The growing pool of genomics data and bioinformatics capabilities presents new opportunities to improve outcomes for cancer patients. Yet without coordinated, multidisciplinary collaborations, the industry risks failing to take full advantage, researchers warned this week.
Writing in the journal Breast Cancer Research, a team of 100 scientists, clinicians and healthcare professionals outlined the knowledge gaps that could slow breakthroughs--and suggested ways to overcome the obstacles. Bioinformatics and genomics feature prominently throughout the paper, with the researchers talking up their potential, but also pointing out potential pitfalls.
In their list of strategies to fill current gaps in knowledge, the researchers highlight the need to establish a collaborative infrastructure. "This requires improved access to appropriate, well-annotated clinical material including longitudinal sample collection with expert bioinformatics support and data sharing," the researchers wrote. Biopharma is viewed as a potential obstacle to achieving this goal, with the authors noting companies need convincing of the merits of collecting tissues before, during and after clinical trials.
The paper envisages an integrated drug discovery and development model, in which clinical data feeds into omic profiles and bioinformatics.

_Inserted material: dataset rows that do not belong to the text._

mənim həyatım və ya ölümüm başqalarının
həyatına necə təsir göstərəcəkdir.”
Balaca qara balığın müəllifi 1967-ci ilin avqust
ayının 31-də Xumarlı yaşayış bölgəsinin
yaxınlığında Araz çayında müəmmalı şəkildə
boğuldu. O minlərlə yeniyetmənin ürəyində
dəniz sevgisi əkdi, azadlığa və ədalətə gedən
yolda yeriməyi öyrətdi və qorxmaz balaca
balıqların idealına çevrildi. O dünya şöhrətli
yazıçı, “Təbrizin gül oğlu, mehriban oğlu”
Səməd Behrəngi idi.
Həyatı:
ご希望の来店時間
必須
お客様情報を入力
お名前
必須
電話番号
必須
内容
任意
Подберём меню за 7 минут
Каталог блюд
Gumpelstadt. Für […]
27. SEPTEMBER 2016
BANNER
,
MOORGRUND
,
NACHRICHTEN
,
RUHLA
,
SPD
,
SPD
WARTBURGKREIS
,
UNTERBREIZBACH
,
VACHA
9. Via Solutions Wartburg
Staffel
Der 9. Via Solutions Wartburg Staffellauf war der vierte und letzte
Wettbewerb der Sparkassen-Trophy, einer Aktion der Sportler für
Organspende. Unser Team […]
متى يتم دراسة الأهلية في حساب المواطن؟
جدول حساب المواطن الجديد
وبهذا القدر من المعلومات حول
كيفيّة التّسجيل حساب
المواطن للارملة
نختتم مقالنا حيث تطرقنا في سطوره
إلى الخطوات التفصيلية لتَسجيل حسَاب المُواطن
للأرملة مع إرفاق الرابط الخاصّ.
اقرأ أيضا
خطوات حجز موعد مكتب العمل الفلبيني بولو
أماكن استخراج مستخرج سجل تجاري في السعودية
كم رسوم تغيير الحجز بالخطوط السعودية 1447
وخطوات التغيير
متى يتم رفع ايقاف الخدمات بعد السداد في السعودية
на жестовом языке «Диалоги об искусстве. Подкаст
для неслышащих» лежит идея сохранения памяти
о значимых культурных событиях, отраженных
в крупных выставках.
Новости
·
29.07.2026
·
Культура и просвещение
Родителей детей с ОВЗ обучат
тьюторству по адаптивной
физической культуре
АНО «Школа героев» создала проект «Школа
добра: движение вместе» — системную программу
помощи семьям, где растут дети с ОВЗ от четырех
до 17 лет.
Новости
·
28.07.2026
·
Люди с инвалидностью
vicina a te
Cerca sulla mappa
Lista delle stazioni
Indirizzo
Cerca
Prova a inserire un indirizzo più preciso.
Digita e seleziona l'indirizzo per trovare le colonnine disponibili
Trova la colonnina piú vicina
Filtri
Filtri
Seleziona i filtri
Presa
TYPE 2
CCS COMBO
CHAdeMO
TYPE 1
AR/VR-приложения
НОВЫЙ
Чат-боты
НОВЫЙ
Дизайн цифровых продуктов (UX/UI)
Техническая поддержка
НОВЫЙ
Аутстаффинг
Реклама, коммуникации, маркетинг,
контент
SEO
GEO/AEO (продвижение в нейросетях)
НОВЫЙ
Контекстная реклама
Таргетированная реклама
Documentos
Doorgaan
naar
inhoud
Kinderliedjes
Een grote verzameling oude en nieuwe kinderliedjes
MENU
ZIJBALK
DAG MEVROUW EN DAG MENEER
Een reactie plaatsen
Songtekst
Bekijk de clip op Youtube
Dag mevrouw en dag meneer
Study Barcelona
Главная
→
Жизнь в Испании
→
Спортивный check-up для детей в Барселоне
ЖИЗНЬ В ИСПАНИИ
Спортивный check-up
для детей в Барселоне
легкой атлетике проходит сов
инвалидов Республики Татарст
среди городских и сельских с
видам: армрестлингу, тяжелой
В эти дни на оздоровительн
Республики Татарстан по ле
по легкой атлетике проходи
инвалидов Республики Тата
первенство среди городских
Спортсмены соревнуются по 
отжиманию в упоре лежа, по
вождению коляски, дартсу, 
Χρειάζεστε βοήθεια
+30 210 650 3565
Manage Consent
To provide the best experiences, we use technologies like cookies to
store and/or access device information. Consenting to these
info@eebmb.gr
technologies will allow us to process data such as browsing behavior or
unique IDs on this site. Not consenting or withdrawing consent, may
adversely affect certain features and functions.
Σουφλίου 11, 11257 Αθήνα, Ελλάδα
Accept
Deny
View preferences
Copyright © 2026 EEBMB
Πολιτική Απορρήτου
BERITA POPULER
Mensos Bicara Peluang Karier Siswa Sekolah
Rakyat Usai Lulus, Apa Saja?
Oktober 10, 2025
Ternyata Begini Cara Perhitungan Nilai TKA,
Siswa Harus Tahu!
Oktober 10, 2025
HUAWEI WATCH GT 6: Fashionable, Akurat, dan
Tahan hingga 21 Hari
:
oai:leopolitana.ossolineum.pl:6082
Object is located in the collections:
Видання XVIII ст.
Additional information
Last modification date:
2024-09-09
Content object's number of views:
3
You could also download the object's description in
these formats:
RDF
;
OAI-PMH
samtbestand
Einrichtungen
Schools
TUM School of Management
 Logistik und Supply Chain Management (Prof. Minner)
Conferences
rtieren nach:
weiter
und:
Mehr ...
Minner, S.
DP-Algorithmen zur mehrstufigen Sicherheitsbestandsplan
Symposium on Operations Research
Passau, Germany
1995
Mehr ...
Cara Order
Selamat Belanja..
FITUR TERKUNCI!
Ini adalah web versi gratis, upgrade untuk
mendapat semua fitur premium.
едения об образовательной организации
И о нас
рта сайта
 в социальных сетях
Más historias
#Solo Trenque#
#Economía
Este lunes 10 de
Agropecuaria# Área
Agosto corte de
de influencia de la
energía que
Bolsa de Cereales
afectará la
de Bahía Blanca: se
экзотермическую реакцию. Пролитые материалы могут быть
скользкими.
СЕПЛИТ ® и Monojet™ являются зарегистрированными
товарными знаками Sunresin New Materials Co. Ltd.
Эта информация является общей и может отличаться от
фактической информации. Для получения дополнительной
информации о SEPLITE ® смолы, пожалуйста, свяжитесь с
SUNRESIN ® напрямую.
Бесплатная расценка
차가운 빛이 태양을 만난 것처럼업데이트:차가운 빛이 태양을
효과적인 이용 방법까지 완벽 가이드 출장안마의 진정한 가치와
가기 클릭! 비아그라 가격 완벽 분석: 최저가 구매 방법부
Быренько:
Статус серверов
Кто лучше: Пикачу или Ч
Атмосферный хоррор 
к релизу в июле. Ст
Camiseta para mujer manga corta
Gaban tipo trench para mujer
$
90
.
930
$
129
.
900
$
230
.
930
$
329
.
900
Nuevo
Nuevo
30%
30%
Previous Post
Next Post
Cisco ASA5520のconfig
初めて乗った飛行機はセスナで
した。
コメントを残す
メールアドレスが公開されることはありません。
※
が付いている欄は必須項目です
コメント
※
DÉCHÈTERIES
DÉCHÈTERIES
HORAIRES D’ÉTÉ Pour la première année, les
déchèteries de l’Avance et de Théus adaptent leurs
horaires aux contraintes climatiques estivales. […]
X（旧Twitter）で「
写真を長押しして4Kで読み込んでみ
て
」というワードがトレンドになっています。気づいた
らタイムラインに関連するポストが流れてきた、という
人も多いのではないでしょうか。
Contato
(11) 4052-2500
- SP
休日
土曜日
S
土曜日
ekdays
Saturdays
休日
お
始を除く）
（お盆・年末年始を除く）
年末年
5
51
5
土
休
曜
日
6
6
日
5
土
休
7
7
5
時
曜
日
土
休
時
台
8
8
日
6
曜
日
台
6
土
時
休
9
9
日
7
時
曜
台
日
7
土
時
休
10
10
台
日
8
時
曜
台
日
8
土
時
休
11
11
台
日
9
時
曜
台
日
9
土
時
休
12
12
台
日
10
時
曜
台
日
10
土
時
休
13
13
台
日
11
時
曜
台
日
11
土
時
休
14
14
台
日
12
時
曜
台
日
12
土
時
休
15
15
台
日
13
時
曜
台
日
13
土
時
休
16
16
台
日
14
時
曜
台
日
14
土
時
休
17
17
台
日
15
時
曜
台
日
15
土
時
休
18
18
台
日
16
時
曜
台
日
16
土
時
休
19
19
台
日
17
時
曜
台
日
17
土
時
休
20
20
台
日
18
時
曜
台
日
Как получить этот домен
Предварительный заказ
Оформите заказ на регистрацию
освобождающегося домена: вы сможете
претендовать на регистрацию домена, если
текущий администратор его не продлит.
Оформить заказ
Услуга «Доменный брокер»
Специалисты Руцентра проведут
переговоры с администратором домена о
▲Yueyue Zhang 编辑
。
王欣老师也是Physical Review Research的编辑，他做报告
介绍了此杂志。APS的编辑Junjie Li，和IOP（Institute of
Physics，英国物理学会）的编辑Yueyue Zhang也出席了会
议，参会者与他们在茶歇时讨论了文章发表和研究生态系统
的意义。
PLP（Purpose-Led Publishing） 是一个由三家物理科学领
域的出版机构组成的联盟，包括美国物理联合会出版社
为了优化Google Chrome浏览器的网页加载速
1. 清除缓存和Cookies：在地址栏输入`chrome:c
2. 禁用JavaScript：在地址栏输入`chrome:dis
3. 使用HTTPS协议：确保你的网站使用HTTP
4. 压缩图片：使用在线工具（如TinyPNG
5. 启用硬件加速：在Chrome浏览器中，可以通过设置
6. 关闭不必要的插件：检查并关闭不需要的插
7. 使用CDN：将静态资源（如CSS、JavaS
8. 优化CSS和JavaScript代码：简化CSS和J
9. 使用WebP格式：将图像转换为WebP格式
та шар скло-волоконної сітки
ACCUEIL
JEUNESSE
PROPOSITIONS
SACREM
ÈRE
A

These, in turn, support computational models that enable the stratification of patients for trials and treatment. Siloing of data is one obstacle to the smooth running of the model, but poorly integrated expertise is also a problem. With data sets becoming ever more complex, the authors call for much better integration of computer science, database engineering, data analytics and visualization, hardware and software engineering within biological research.